Three prestigious "Schools to Watch" awards later, district officials still see room for growth and improvement in the model, which is highlighted by longer periods in the core subject areas as well as students being placed in teams with the same content area teachers, allowing collaboration and common planning.
Gary Weber, director of curriculum, instruction and assessment, presented an update on the program to the school board's Curriculum, Instruction and Technology Committee on Monday.
He spoke in glowing terms of the model, citing emotional, social and behavioral benefits to the system. "We've been recognized as leaders in the middle school world," he said. "We're very, very proud of that."
But some struggles have still emerged.
The crux of the reform effort appears to be two-fold.

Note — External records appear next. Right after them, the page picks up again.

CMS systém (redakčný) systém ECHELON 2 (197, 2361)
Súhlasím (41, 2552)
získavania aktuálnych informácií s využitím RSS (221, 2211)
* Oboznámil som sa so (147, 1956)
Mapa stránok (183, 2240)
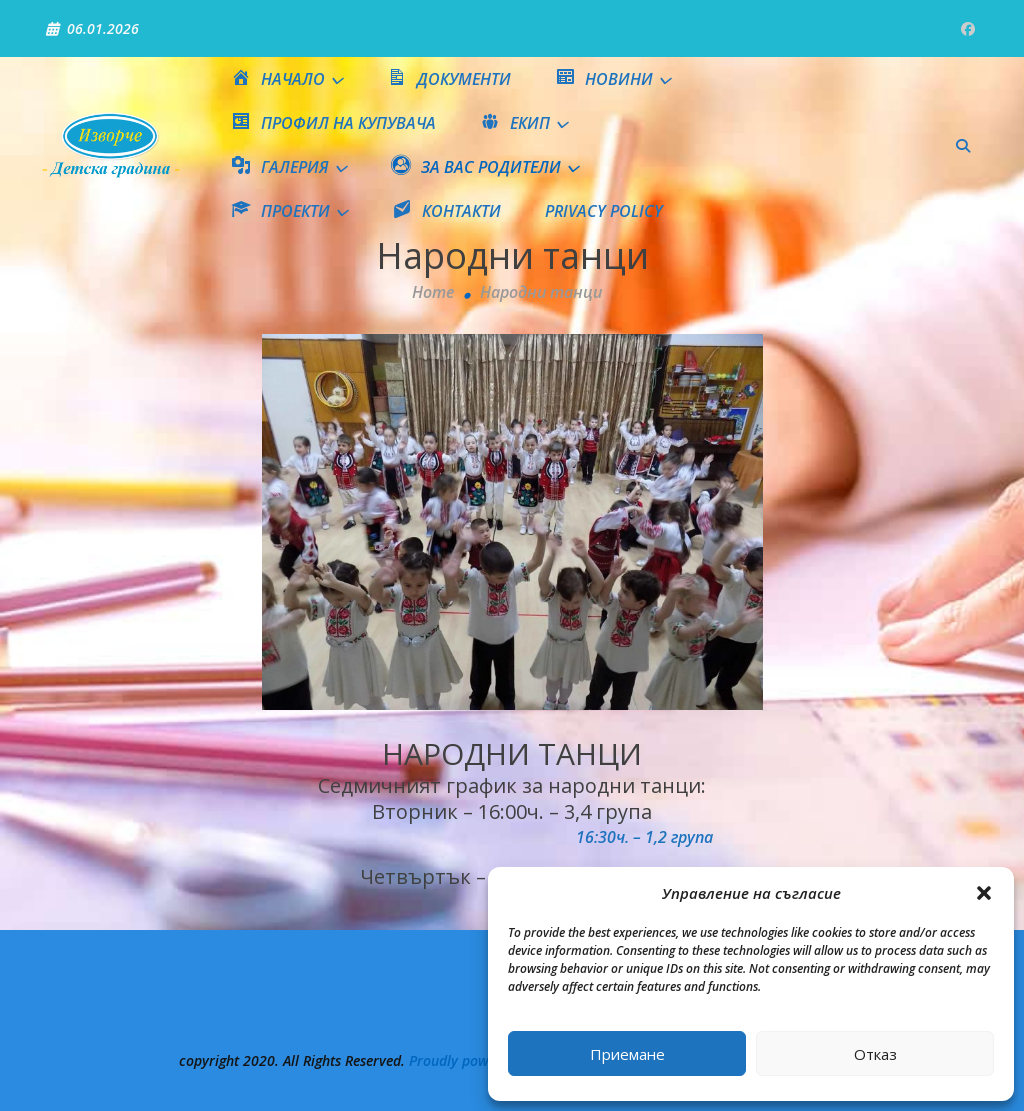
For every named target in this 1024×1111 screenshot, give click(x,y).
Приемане (627, 1054)
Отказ (875, 1054)
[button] (984, 893)
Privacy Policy (604, 211)
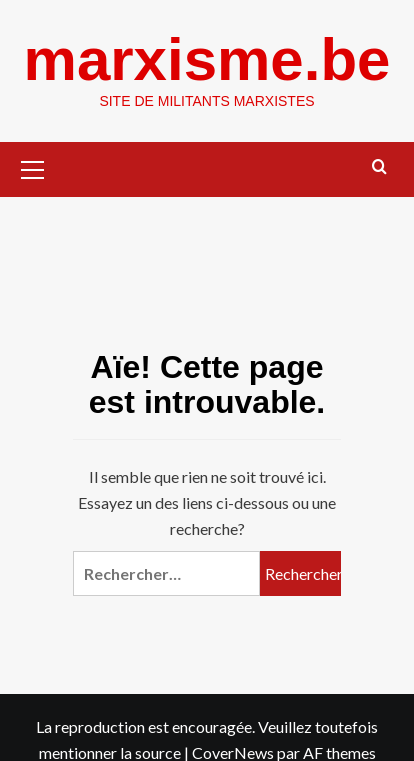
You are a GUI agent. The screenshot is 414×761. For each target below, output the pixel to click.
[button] (33, 167)
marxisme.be (207, 59)
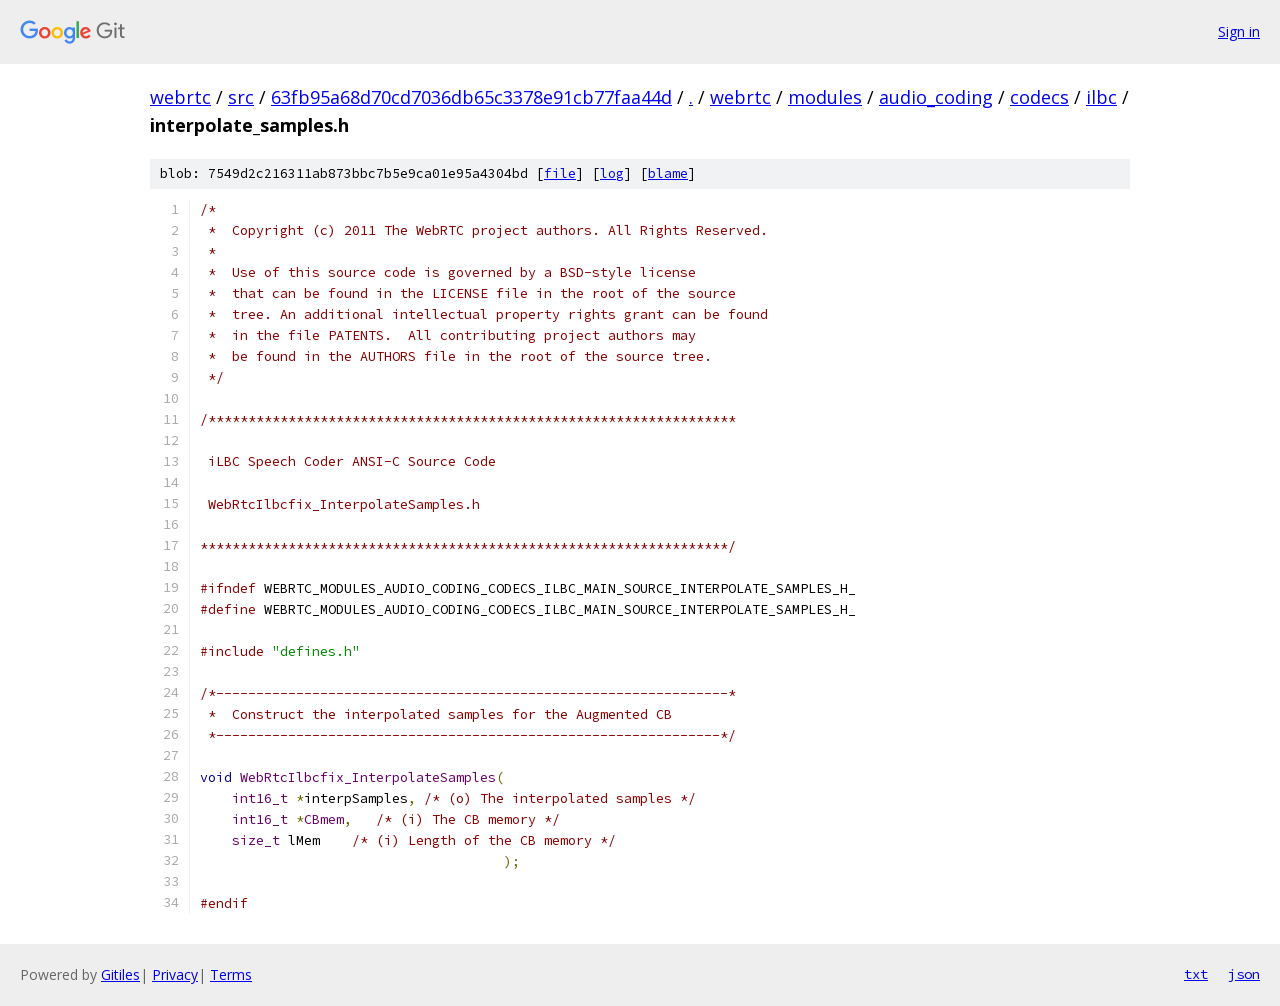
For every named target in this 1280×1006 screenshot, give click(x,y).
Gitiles (120, 974)
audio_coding (936, 97)
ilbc (1101, 97)
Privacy (175, 974)
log (612, 173)
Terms (231, 974)
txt (1196, 974)
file (560, 173)
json (1244, 974)
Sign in (1239, 31)
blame (668, 173)
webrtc (180, 97)
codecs (1039, 97)
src (241, 97)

One, district writing scores have not improved as originally expected and, two, there has been concern regarding the middle level schedule, which includes 60-minute periods for the four core academic areas and, accordingly, does not align with the high school schedule.
"When we first looked at the middle level philosophy, when we started out, we basically took English and reading and started giving reading to every kid. We did see a dramatic increase in reading (scores)," said Weber.
Writing, instead of being focused in the language arts, was spread throughout all the content areas. Improvement has not been seen there.
"Not having the middle level schedule align with high school has been a problem," he added. "Effective use of teacher time has been an issue... and coverage is difficult (when) periods don't align."
He specifically mentioned "specials teachers," who are "often underutilized based on (the) schedule."
So what does a possible new schedule look like?
Weber outlined a schedule proposal that would result in double blocks, approximately 120 minutes, in language arts and math and a reduction to the traditional 42-minute period for social studies and science.
"One of the things we did this year (was) looking at time utilization of every teacher in the district," he said.
Under the new schedule, that would mean fewer social studies and science teachers would be needed at the middle level to cover the course load. Weber also explained that declining enrollment throughout the district is limiting the number of sections to be offered, as well.
The result could be 10 to 15 social studies and science positions that would no longer be needed under the schedule proposal.
Weber said it would "increase class size but increase efficiency in staffing."
A chart presented to the board indicates that in most places enrollment in middle level is significantly below that of the district's elementary class sizes.
Superintendent Dr. William Clark said the "plan is based upon reflection upon the goals... trying to look at numbers to make sure they are equitable.
"Staffing impacts your overall budget immensely," he added. "Staffing numbers are critical. This is the first step to look at this in the middle level."
Weber explained that the schedule proposal would "need one language arts and math per team (and) would go to one social studies and science for both teams."
"You do have options within the schedule on how you utilize staff," he added.
"Would this enable us to go back to teaching writing again?" Board President Arthur Stewart asked.
"Yes. It would give control of writing to language arts teachers," said Weber.
Stewart said the presentation "generates board questions.... (It) has enormous impact on the budget."
He classified the number of teaching positions potentially reduced in this model as a "big-ticket item."
Clark said on Wednesday that it is not an administrative recommendation at this point. The board has scheduled a meeting next Thursday to tackle budgetary issues and Clark said they "will get down in the mud on that a little bit further."